Maybe we are a bit obsessive about this...?
Even though I'm not "winning," there is a certain perk to being on the other side of the surprise. This weekend, for example, when Matty and all of our friends arranged a secret baby shower in Manhattan Beach for this 34-week-growing child of ours. All I knew was that it was a brunch and it started at noon. Matty had left for work and was sending several "poor me" texts to throw me off the trail.
But lo and behold, there he is at the door when we arrive. He leads me down a hallway and I see tables and balloons set up in a backyard and I'm already tearing up before everyone yells, "SURPRISE!"
And it isn't a typical surprise.
When Matty and I got pregnant I was suddenly more aware of the largest thing lacking in our lives: community. I couldn't understand why because for a full year before we moved to LA I prayed most for the people we would meet...the ones who would become family. And at that point in the pregnancy we did have some beautiful relationships here, but the circle was small and the distance made things difficult. I wanted so badly for our son to be born into community and to be honest, I couldn't see how that would happen in the time we had left, especially when we'd already been in LA for a year, genuinely longing for these relationships to form.
We'd been going to church at ZOE for quite a few months and felt like it was the place for us, but Matty's work schedule made our visits sporadic and to be honest, we were a bit nervous that fully committing to this church would take away our "hustle for the dream" time.

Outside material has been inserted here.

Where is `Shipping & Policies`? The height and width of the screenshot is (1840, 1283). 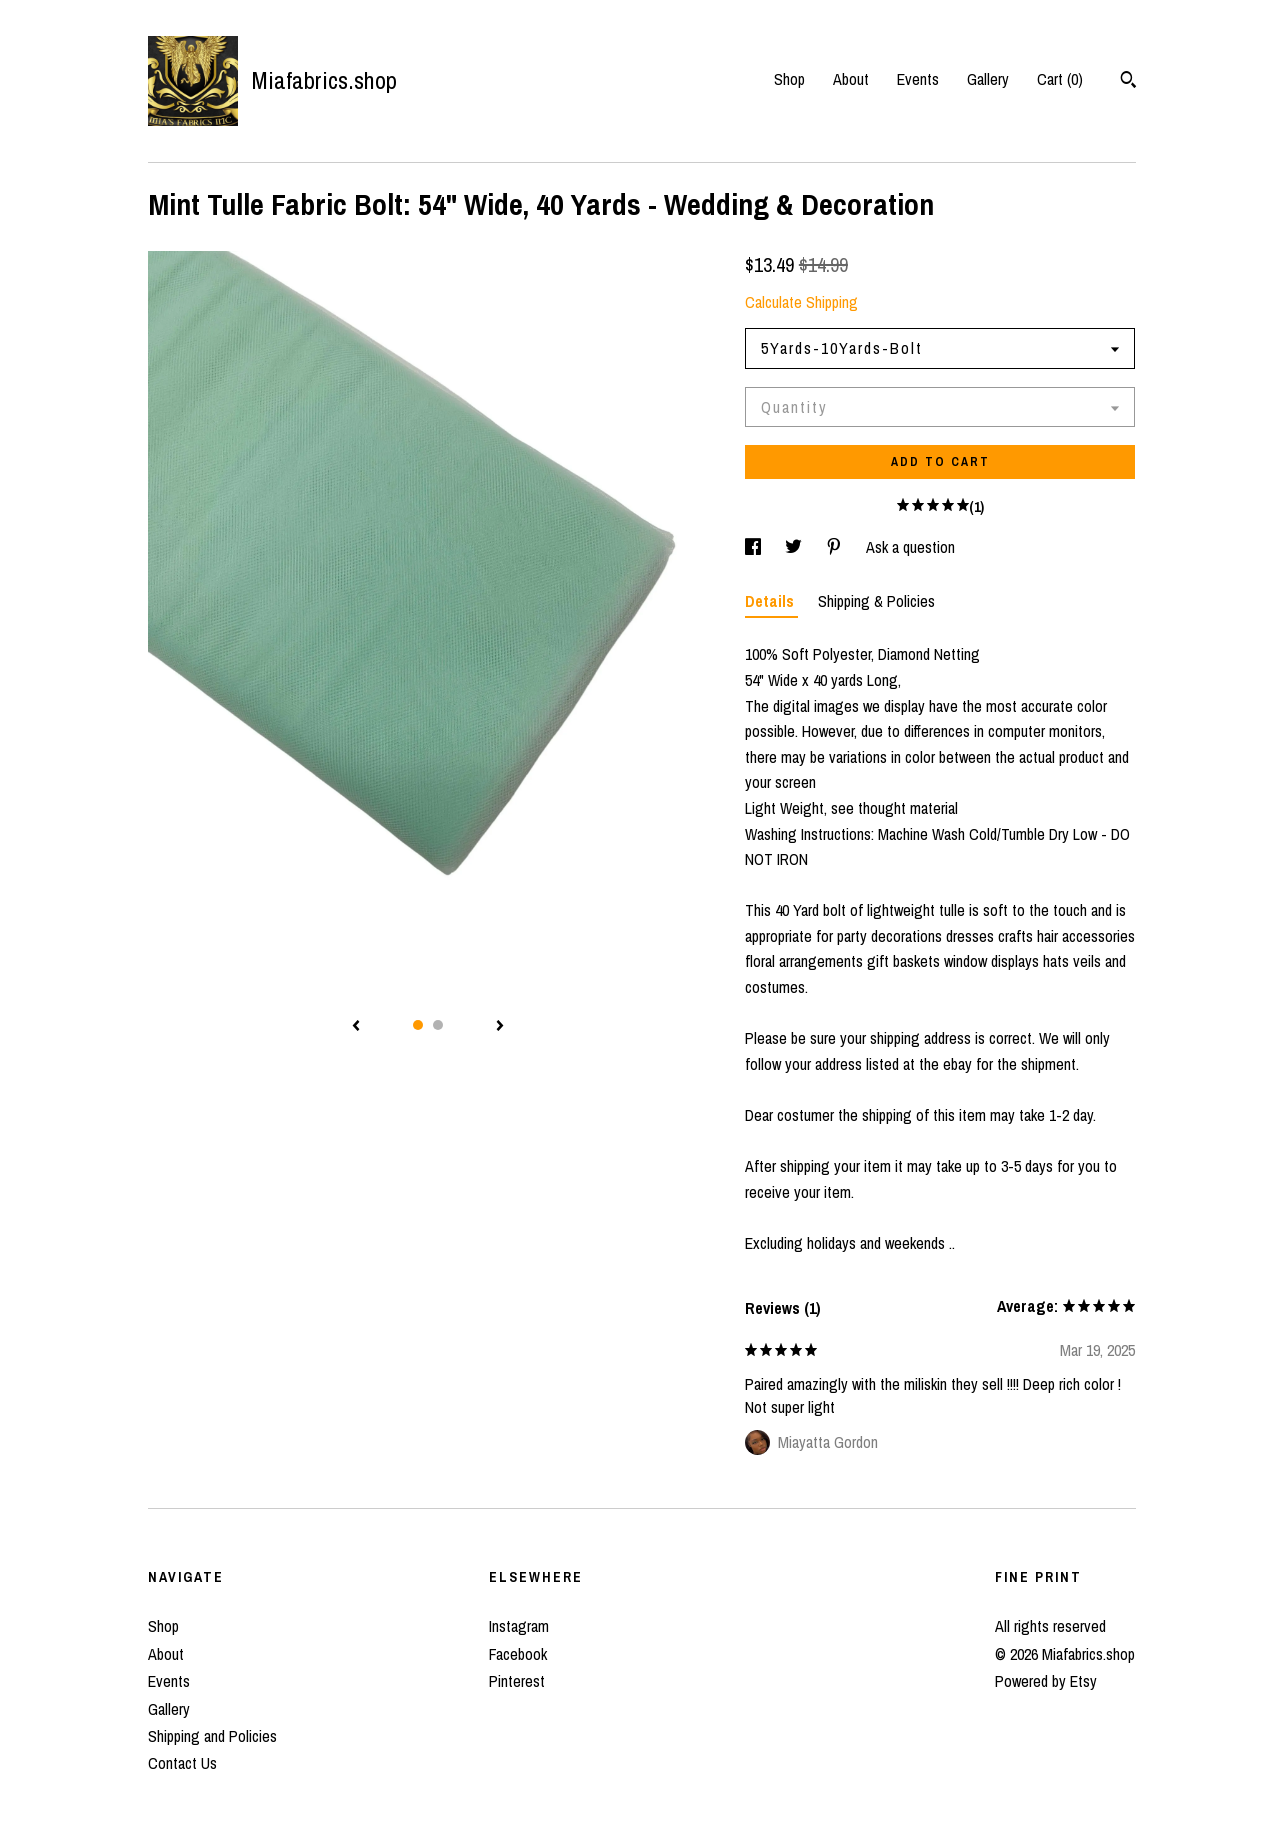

Funny thing is, once we decided that it was time to fully commit, that hustle got a lot easier...but that's another story. One that's still in the making :)
The people in these photos have loved us from day 1. We've formed deep and genuine relationships in such a short time and the best part is that this group is far from exclusive. Anyone can come in and feel like family because the circle is never closed. I never felt like I had to work my way in to be accepted...I just was.
So, I guess that's the best surprise of all. I didn't even think I'd have a baby shower, especially such a beautifully-planned event with a grapefruit-ginger mocktail and Bahn Mi sandwiches and chocolate cake that I can't stop thinking about!! Matty certainly got me good (I cried, which is worth at least 50 points), but I never expected these friendships to be so fast and so good. And this is what it feels like to be on the losing team, so be it.
Thank you to Jasmine, Cara, Maggie, Amy, Ashley, Bianca, Hannah, Chelsea, Nathan, Joel, Justin, Yah Yah, Katelynn, Makenna, and Matty. (And to those who couldn't be there and sent texts, gifts, and hugs!) Love you all from the bottom of my heart!